The claims from two independent silver traders follow reports that a "whistleblower" in the London office of JPMorgan has been helping regulators in the US with a two-year investigation into whether the silver market has been rigged.

HSBC and JPMorgan are among the largest players in the silver market, and they are accused of making hundreds of millions of dollars of illegal profit from violations of anti-monopoly rules. Both of the two suits, filed in the past 48 hours in New York, seek to become class actions, open to everyone who has traded silver, and are seeking damages potentially reaching into billions of dollars.

The respective plaintiffs, Brian Beatty and Peter Laskaris, each said they traded silver futures and options on the Comex commodities exchange, and lost money because of the alleged manipulation.

The banks pushed down silver prices by using so-called spoof trading orders, Mr Laskaris's suit claims, "the submission of a large order which is not executed but influences prices and is then withdrawn before it reasonably can be executed".

Mr Beatty's suit, which cites an unnamed whistleblower, says the banks pushed prices lower to profit from big short positions.
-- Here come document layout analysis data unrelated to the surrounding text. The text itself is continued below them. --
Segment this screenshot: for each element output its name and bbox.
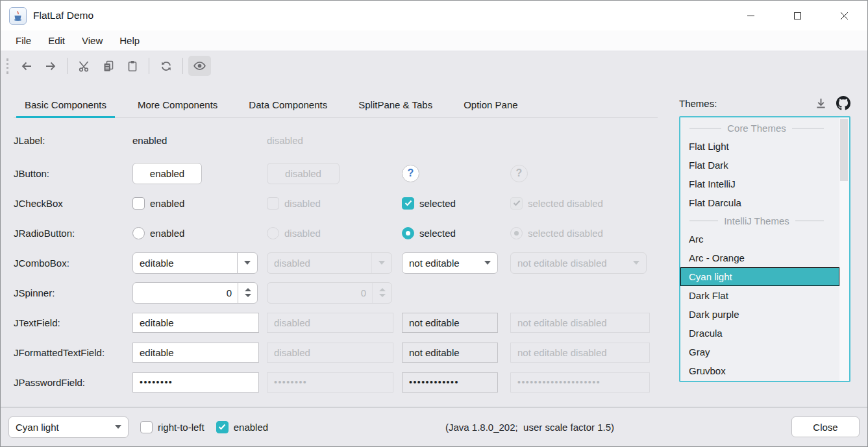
eye-toggle-button[interactable] bbox=[188, 56, 211, 76]
tab-basic-components[interactable]: Basic Components bbox=[14, 91, 118, 117]
copy-button[interactable] bbox=[97, 56, 119, 76]
checkbox-checked-icon bbox=[510, 197, 523, 210]
formatted-textfield-disabled: disabled bbox=[267, 343, 393, 363]
chevron-down-icon bbox=[633, 261, 639, 265]
download-theme-button[interactable] bbox=[815, 97, 827, 110]
refresh-button[interactable] bbox=[155, 56, 177, 76]
theme-item-dark-purple[interactable]: Dark purple bbox=[680, 305, 839, 324]
theme-item-cyan-light[interactable]: Cyan light bbox=[680, 267, 839, 286]
radio-enabled[interactable]: enabled bbox=[132, 227, 184, 239]
checkbox-checked-icon bbox=[402, 197, 414, 210]
help-button-disabled: ? bbox=[510, 165, 528, 182]
window-controls bbox=[727, 1, 867, 30]
tab-splitpane-tabs[interactable]: SplitPane & Tabs bbox=[347, 91, 443, 117]
disabled-button: disabled bbox=[267, 163, 340, 184]
maximize-button[interactable] bbox=[774, 1, 821, 30]
tab-data-components[interactable]: Data Components bbox=[238, 91, 338, 117]
paste-icon bbox=[126, 60, 139, 73]
toolbar-grip[interactable] bbox=[6, 58, 8, 74]
row-label: JComboBox: bbox=[14, 248, 132, 278]
checkbox-label: enabled bbox=[234, 422, 268, 433]
passwordfield-editable[interactable]: •••••••• bbox=[132, 372, 259, 393]
textfield-not-editable-disabled: not editable disabled bbox=[510, 313, 650, 333]
theme-list-scrollbar[interactable] bbox=[839, 117, 849, 381]
radio-label: disabled bbox=[284, 228, 321, 239]
textfield-not-editable: not editable bbox=[402, 313, 498, 333]
radio-selected-icon bbox=[402, 227, 414, 239]
help-button[interactable]: ? bbox=[402, 165, 419, 182]
combobox-arrow-button[interactable] bbox=[477, 253, 497, 273]
checkbox-enabled[interactable]: enabled bbox=[132, 197, 184, 210]
theme-item-gray[interactable]: Gray bbox=[680, 343, 839, 361]
jlabel-disabled: disabled bbox=[267, 128, 402, 152]
row-label: JTextField: bbox=[14, 308, 132, 337]
spinner-buttons[interactable] bbox=[238, 283, 257, 303]
tab-option-pane[interactable]: Option Pane bbox=[453, 91, 528, 117]
footer-bar: Cyan light right-to-left enabled (Java 1… bbox=[1, 407, 867, 446]
menu-view[interactable]: View bbox=[73, 32, 111, 49]
close-button[interactable]: Close bbox=[791, 417, 860, 437]
radio-selected[interactable]: selected bbox=[402, 227, 456, 239]
enabled-checkbox[interactable]: enabled bbox=[216, 421, 268, 433]
forward-button[interactable] bbox=[39, 56, 62, 76]
themes-label: Themes: bbox=[679, 98, 717, 109]
theme-item-dark-flat[interactable]: Dark Flat bbox=[680, 286, 839, 305]
radio-disabled: disabled bbox=[267, 227, 321, 239]
combobox-not-editable-disabled: not editable disabled bbox=[510, 252, 647, 274]
github-link-button[interactable] bbox=[836, 96, 850, 110]
tab-more-components[interactable]: More Components bbox=[127, 91, 229, 117]
combobox-value: Cyan light bbox=[16, 422, 59, 433]
combobox-value: editable bbox=[140, 258, 174, 269]
textfield-editable[interactable]: editable bbox=[132, 313, 259, 333]
theme-item-flat-intellij[interactable]: Flat IntelliJ bbox=[680, 175, 839, 193]
checkbox-label: selected disabled bbox=[528, 198, 603, 209]
theme-item-flat-light[interactable]: Flat Light bbox=[680, 137, 839, 156]
spinner-value[interactable]: 0 bbox=[133, 287, 238, 298]
paste-button[interactable] bbox=[121, 56, 143, 76]
minimize-button[interactable] bbox=[727, 1, 774, 30]
app-window: FlatLaf Demo File Edit View Help bbox=[0, 0, 868, 447]
tool-bar bbox=[1, 52, 867, 80]
theme-item-arc[interactable]: Arc bbox=[680, 230, 839, 248]
row-label: JRadioButton: bbox=[14, 218, 132, 248]
combobox-not-editable[interactable]: not editable bbox=[402, 252, 498, 274]
checkbox-selected[interactable]: selected bbox=[402, 197, 456, 210]
checkbox-label: right-to-left bbox=[158, 422, 205, 433]
spinner-up-icon bbox=[245, 288, 251, 291]
scrollbar-thumb[interactable] bbox=[840, 119, 848, 181]
spinner-down-icon bbox=[379, 294, 386, 297]
spinner-disabled: 0 bbox=[267, 282, 392, 304]
combobox-value: not editable disabled bbox=[517, 258, 607, 269]
menu-edit[interactable]: Edit bbox=[40, 32, 73, 49]
theme-item-flat-darcula[interactable]: Flat Darcula bbox=[680, 193, 839, 212]
spinner[interactable]: 0 bbox=[132, 282, 258, 304]
tab-bar: Basic Components More Components Data Co… bbox=[14, 91, 658, 118]
close-window-button[interactable] bbox=[821, 1, 867, 30]
right-to-left-checkbox[interactable]: right-to-left bbox=[140, 421, 205, 433]
cut-button[interactable] bbox=[73, 56, 95, 76]
combobox-editable[interactable]: editable bbox=[132, 252, 258, 274]
combobox-arrow-button[interactable] bbox=[108, 417, 128, 437]
theme-item-gruvbox[interactable]: Gruvbox bbox=[680, 361, 839, 380]
theme-item-flat-dark[interactable]: Flat Dark bbox=[680, 156, 839, 175]
formatted-textfield-editable[interactable]: editable bbox=[132, 343, 259, 363]
menu-bar: File Edit View Help bbox=[1, 30, 867, 51]
theme-select-combobox[interactable]: Cyan light bbox=[8, 417, 129, 438]
row-label: JSpinner: bbox=[14, 278, 132, 308]
title-bar: FlatLaf Demo bbox=[1, 1, 867, 30]
theme-item-dracula[interactable]: Dracula bbox=[680, 324, 839, 343]
chevron-down-icon bbox=[484, 261, 491, 265]
menu-file[interactable]: File bbox=[7, 32, 40, 49]
toolbar-separator bbox=[67, 58, 68, 74]
back-button[interactable] bbox=[15, 56, 38, 76]
radio-label: enabled bbox=[150, 228, 184, 239]
download-icon bbox=[815, 97, 827, 110]
radio-label: selected bbox=[419, 228, 456, 239]
checkbox-icon bbox=[267, 197, 279, 210]
theme-item-arc-orange[interactable]: Arc - Orange bbox=[680, 248, 839, 267]
combobox-arrow-button[interactable] bbox=[237, 253, 257, 273]
menu-help[interactable]: Help bbox=[111, 32, 148, 49]
enabled-button[interactable]: enabled bbox=[132, 163, 202, 184]
component-grid: JLabel: enabled disabled JButton: enable… bbox=[14, 128, 660, 397]
spinner-down-icon bbox=[245, 294, 251, 297]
Prices have jumped 50 per cent since the large market players reduced their positions earlier this year.

The Commodities Futures Trading Commission (CFTC), which regulates futures markets, has been investigating allegations of silver market manipulation since 2008, and earlier this week one of its commissioners, Bart Chilton, said he believed that illegal trading activity has been rife. "I believe that there have been repeated attempts to influence prices in the silver markets," he said. "There have been fraudulent efforts to persuade and deviously control that price."

JPMorgan and HSBC both declined to comment on the lawsuits and the CFTC's investigation.

Since the CFTC began its investigation, silver prices have ranged between $8.42 and $24.90 an ounce, and are currently near the top of that range. "Going back to the early 1980s, silver has been an extremely volatile market," said Bill O'Neill, managing partner at Logic Advisors, a New Jersey investment firm specialising in commodities. "I often describe it as a speculative playground. You have to be a big boy to play."